Protests of youth in Hong Kong caused by the fear of possible ‘chinafication,’ Nikkei reported. On Tuesday, protesters continue to storm the legislative building while police had to use the tear gas against the activists.
In Hong Kong, the fears that China could swallow the city economically, politically and culturally led to an intensification of protests on the streets. Two million residents took to the streets last month to protest a controversial bill to allow extraditions to mainland China. On Tuesday early morning, riot police used tear gas to open their way through the crowd in front of the legislature.
Hong Kong chief executive Carrie Lam acknowledged during the briefing that some young activists had been out for an orderly march but condemned those who vandalized the legislative building. The protest coincided with the 22nd anniversary of Hong Kong’s handover to China.
The reason for protests is simple, Hong Kong’s younger generations express their worry about the future of the city because its importance in the global economy has been eclipsed by China’s rise.
Unless the government withdraws the extradition bill, HK society will only grow more divided and unstable, say the experts. While protesters demand to address their concerns from the government, about 165,000 China supporters held their own rally on Sunday, highlighting rifts within the city.

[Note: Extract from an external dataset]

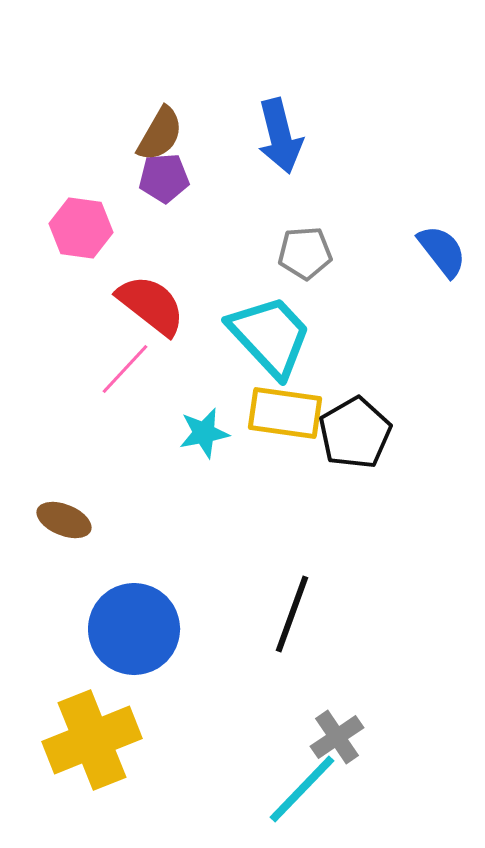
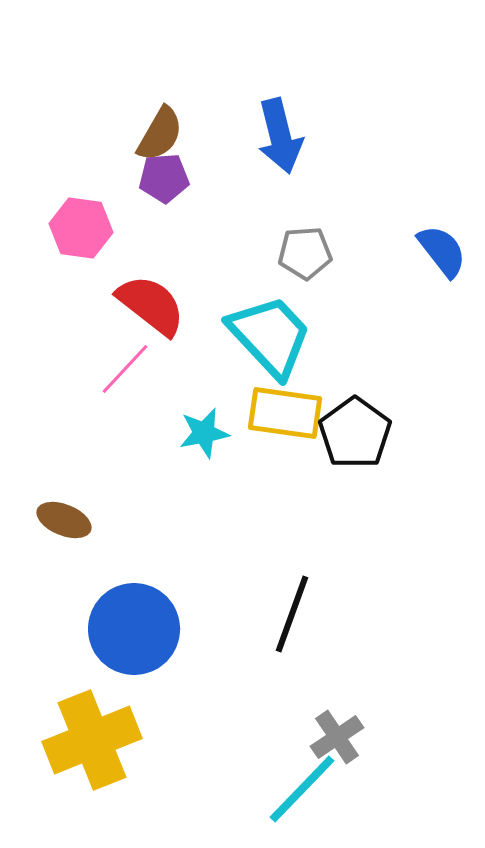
black pentagon: rotated 6 degrees counterclockwise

China’s rise has affected day-to-day life as well. More stores have begun accepting payments in yuan in addition to HK dollars, while Chinese investment is pushing up property prices and making it difficult for ordinary Hong Kongers to buy homes. In addition, standard Mandarin, the mainland’s official language, is being taught more widely in the traditionally Cantonese-speaking city.
With the G20 summit now over, it could crack down on the unrest in Hong Kong.